7. Nature development in an unnatural country

(click to read the whole item)

We visit the Hoeksche Waard (a polder south-east of Rotterdam), coming face to face with typical Dutch landscapes. We meet a landscape of polders, dikes, meadows and trees, visiting an agro-biodiversity project in the ‘Hoeksche Waard’, where arable farmers get paid to grow flower borders on their fields. On a 400 hectare subsystem, a network of permanent field margins sown with different grass and wild flower mixtures has been laid down. Field margins can attract and conserve predators and parasitoids, and thus contribute to pest suppression.

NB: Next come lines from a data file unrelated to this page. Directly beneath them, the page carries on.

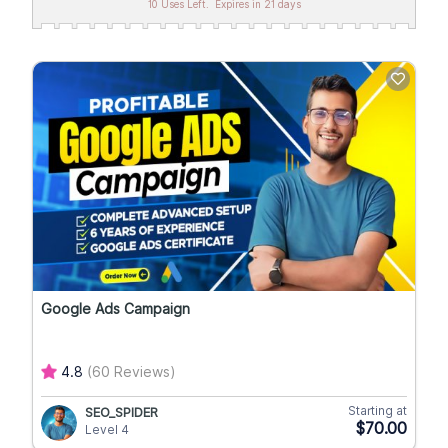
10 Uses Left.
Expires in 21 days
Google Ads Campaign
4.8
(60 Reviews)
Starting at
SEO_SPIDER
$70.00
Level 4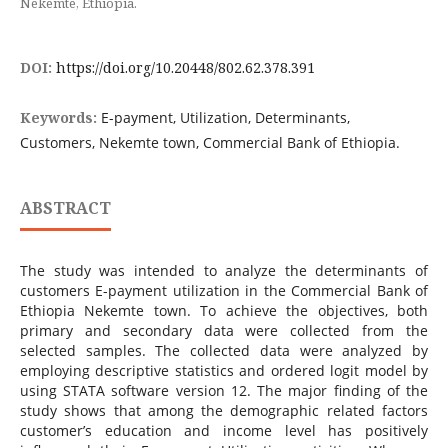
Nekemte, Ethiopia.
DOI:
https://doi.org/10.20448/802.62.378.391
Keywords:
E-payment, Utilization, Determinants,
Customers, Nekemte town, Commercial Bank of Ethiopia.
ABSTRACT
The study was intended to analyze the determinants of
customers E-payment utilization in the Commercial Bank of
Ethiopia Nekemte town. To achieve the objectives, both
primary and secondary data were collected from the
selected samples. The collected data were analyzed by
employing descriptive statistics and ordered logit model by
using STATA software version 12. The major finding of the
study shows that among the demographic related factors
customer’s education and income level has positively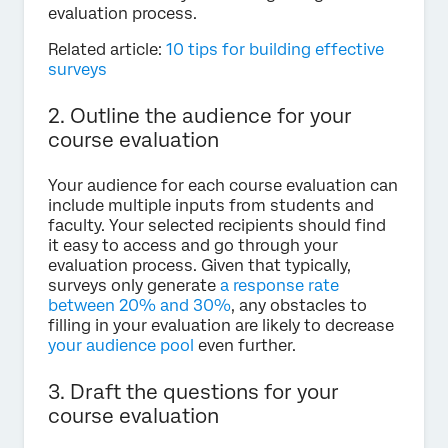
evaluation process.
Related article:
10 tips for building effective
surveys
2. Outline the audience for your
course evaluation
Your audience for each course evaluation can
include multiple inputs from students and
faculty. Your selected recipients should find
it easy to access and go through your
evaluation process. Given that typically,
surveys only generate
a response rate
between 20% and 30%
, any obstacles to
filling in your evaluation are likely to decrease
your audience pool
even further.
3. Draft the questions for your
course evaluation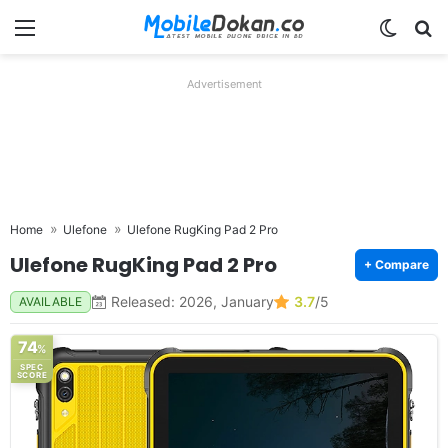
Menu
Switch
Se
Advertisement
Home
Ulefone
Ulefone RugKing Pad 2 Pro
Ulefone RugKing Pad 2 Pro
+ Compare
Released: 2026, January
3.7
/5
AVAILABLE
74
%
SPEC
SCORE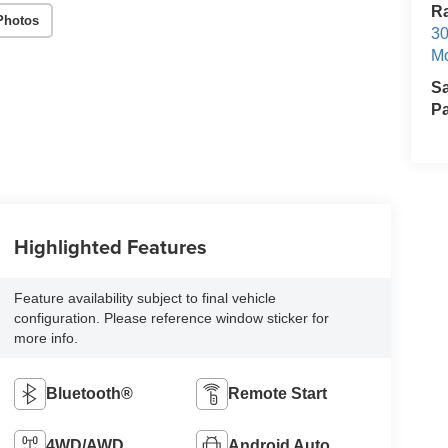
R
Photos
30
Mo
S
Pa
Highlighted Features
Feature availability subject to final vehicle
configuration. Please reference window sticker for
more info.
Bluetooth®
Remote Start
4WD/AWD
Android Auto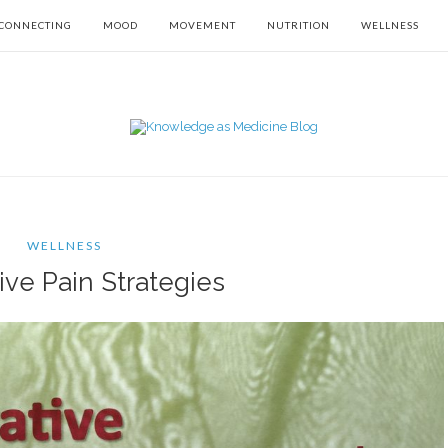
CONNECTING
MOOD
MOVEMENT
NUTRITION
WELLNESS
WELLNESS
ive Pain Strategies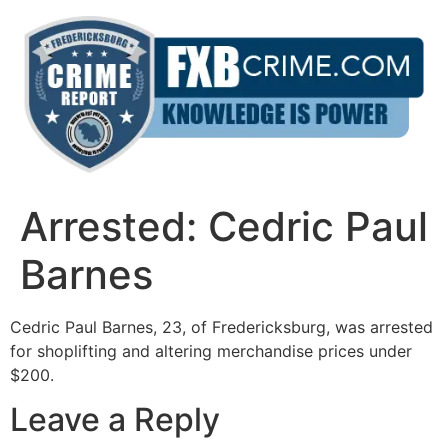
Skip
to
content
Arrested: Cedric Paul
Barnes
Cedric Paul Barnes, 23, of Fredericksburg, was arrested
for shoplifting and altering merchandise prices under
$200.
Leave a Reply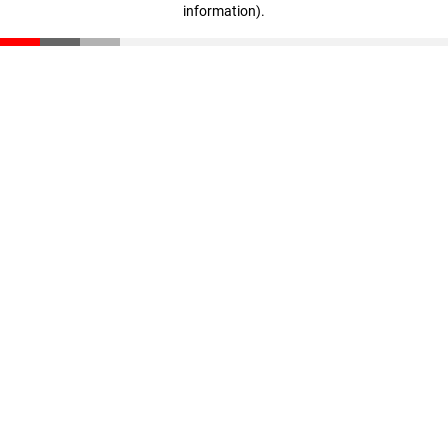
information)
.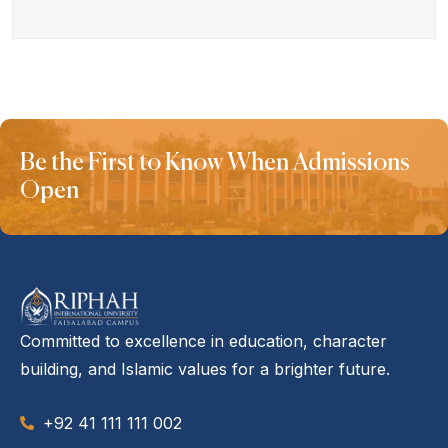
Be the First to Know When Admissions
Open
Committed to excellence in education, character
building, and Islamic values for a brighter future.
+92 41 111 111 002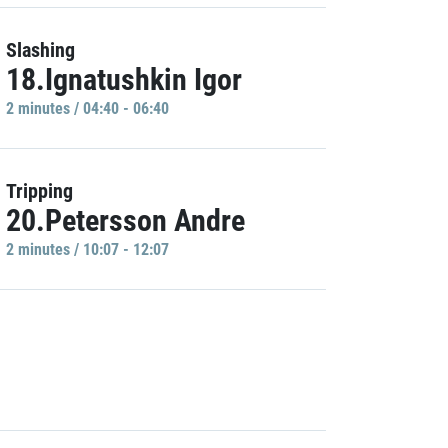
Slashing
18.Ignatushkin Igor
2 minutes / 04:40 - 06:40
Tripping
20.Petersson Andre
2 minutes / 10:07 - 12:07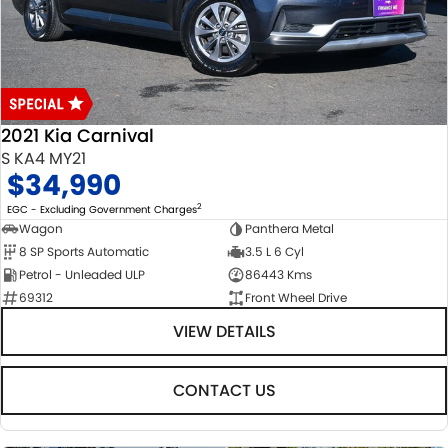
USED CARS
LOCAL OFFERS
SERVICE
PARTS
JIMNY RHINO
STOCK SPECIALS
SUZUKI GENUINE SERVICE
PARTS
FLEET
ROADSIDE ASSISTANCE
ACCESSORIES
FINANCE
2021 Kia Carnival
WARRANTY
GENUINE PARTS
FINANCE
COMPANY
S KA4 MY21
$34,990
MAP UPDATES
FINANCE CALCULATOR
CONTACT US
2
EGC - Excluding Government Charges
Wagon
Panthera Metal
8 SP Sports Automatic
3.5 L 6 Cyl
ABOUT US
Petrol - Unleaded ULP
86443 Kms
69312
Front Wheel Drive
CAREERS
VIEW DETAILS
CONTACT US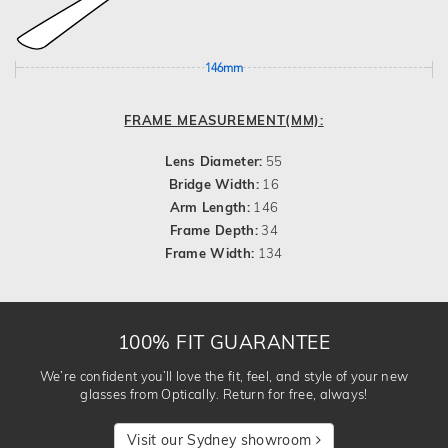
146mm
FRAME MEASUREMENT(MM):
Lens Diameter:
55
Bridge Width:
16
Arm Length:
146
Frame Depth:
34
Frame Width:
134
100% FIT GUARANTEE
We’re confident you’ll love the fit, feel, and style of your new
glasses from Optically. Return for free, always!
Visit our Sydney showroom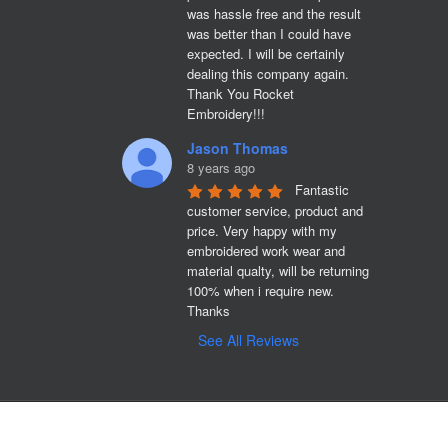
was hassle free and the result 
was better than I could have 
expected. I will be certainly 
dealing this company again. 
Thank You Rocket 
Embroidery!!!
Jason Thomas
8 years ago
Fantastic 
customer service, product and 
price. Very happy with my 
embroidered work wear and 
material qualty, will be returning 
100% when i require new. 

Thanks
See All Reviews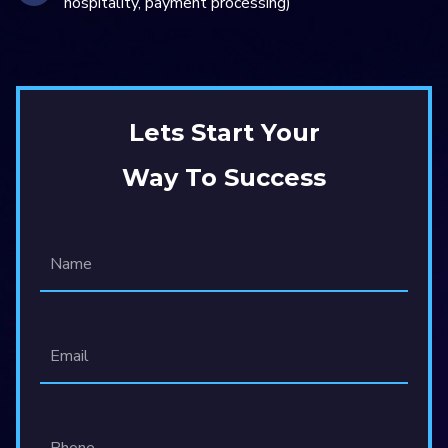
hospitality, payment processing)
Lets Start Your
Way To Success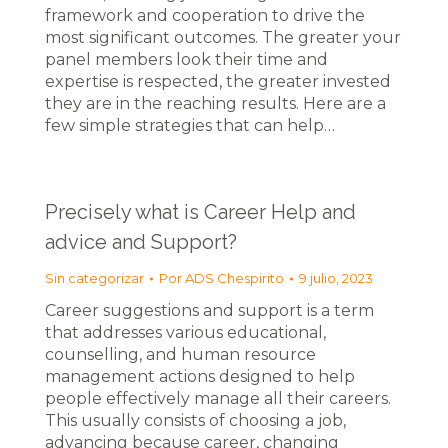
framework and cooperation to drive the
most significant outcomes. The greater your
panel members look their time and
expertise is respected, the greater invested
they are in the reaching results. Here are a
few simple strategies that can help…
Precisely what is Career Help and
advice and Support?
Sin categorizar
Por
ADS Chespirito
9 julio, 2023
Career suggestions and support is a term
that addresses various educational,
counselling, and human resource
management actions designed to help
people effectively manage all their careers.
This usually consists of choosing a job,
advancing because career, changing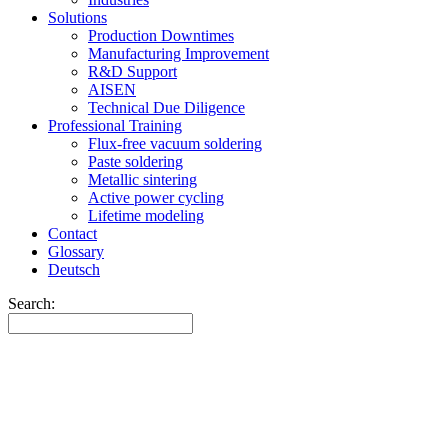
Solutions
Production Downtimes
Manufacturing Improvement
R&D Support
AISEN
Technical Due Diligence
Professional Training
Flux-free vacuum soldering
Paste soldering
Metallic sintering
Active power cycling
Lifetime modeling
Contact
Glossary
Deutsch
Search: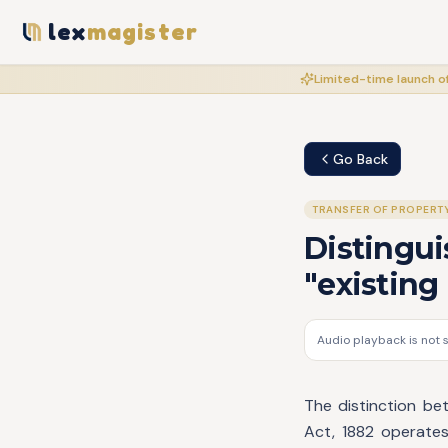
lex
magister
Limited-time launch of
Go Back
TRANSFER OF PROPERT
Disting
"existing
Audio playback is not 
The distinction be
Act, 1882 operates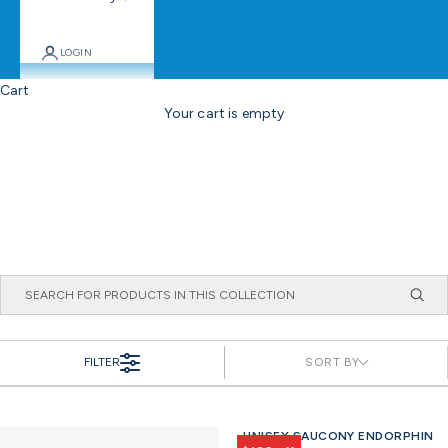
LOGIN
Cart
Your cart is empty
FILTER
SORT BY
UNISEX SAUCONY ENDORPHIN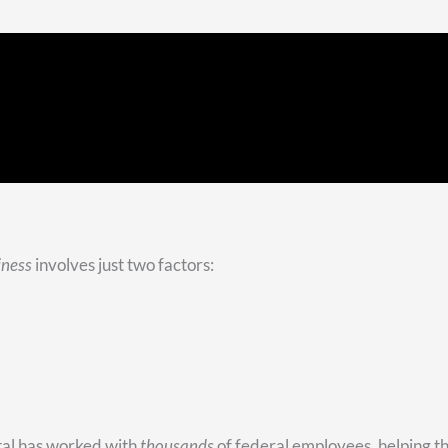
first to take money from?
ent asset they have. If that’s the case, this question is pretty e
ity income with money from your traditional assets.
you see the importance of diversification. Like most people, yo
 realize it’s smart to have some Roth money that will come to
t your hands on with no age restrictions or limitations. We cal
ions.
We go through a list of their assets that we’re managing, and
rom.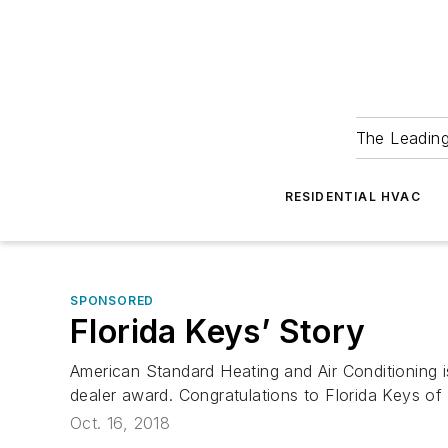
The Leadin
RESIDENTIAL HVAC
SPONSORED
Florida Keys’ Story
American Standard Heating and Air Conditioning i
dealer award. Congratulations to Florida Keys of
Oct. 16, 2018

We will have our lunch at the "Knowledge Centre National Landscape. Next, we turn to the island of Tiengemeten, located in the Haringvliet, an estuary formed by the rivers Rhine, Maas and Schelde in the southwest of the Netherlands. The island covers 300 hectares of grassy marshes an reed outside the dikes and inside the dikes roughly 1000 hectares of pastureland, which is spectacular reformed into a natural area. The island is divided into three main areas: Weemoed ('wistfulness'), Weelde (‘wealth’) and Wildernis ('wilderness').
The island’s metamorphosis has cost nearly 6.8 million euros. The project’s objective was to create a 1000-hectare freshwater tidal region, made up of freshwater tidal pools, reed and rush marshes, willow tidal brushlands and tidal forests – broken up here and there by grasslands.

http://www.hwl.nl/
http://www.tiengemeten.com/html/English

 

8. Beyond sustainability: paper products and the Cradle to Cradle philosophy

(click to read the whole item)

max: 20 persons
Using the brand name Satino, the Van Houtum factory in Swalmen, in the south-east of the Netherlands produces paper towels, tissues, and other products for personal hygiene. They use waste paper to produce biologically degradable hygienic paper products.

By focusing on the three P's (people, planet and profit) equally, they have become a good example of business according to the Cradle Cradle philosophy. To put it in simple terms, they use waste products, clean them, make biodegradable products out of the main materials and sell or use the by-products from the cleaning process to other producing companies.

They show it is possible to have a profitable company while helping the environment and the people. With this excursion you will here and see for yourselves what they do, how they do it and why.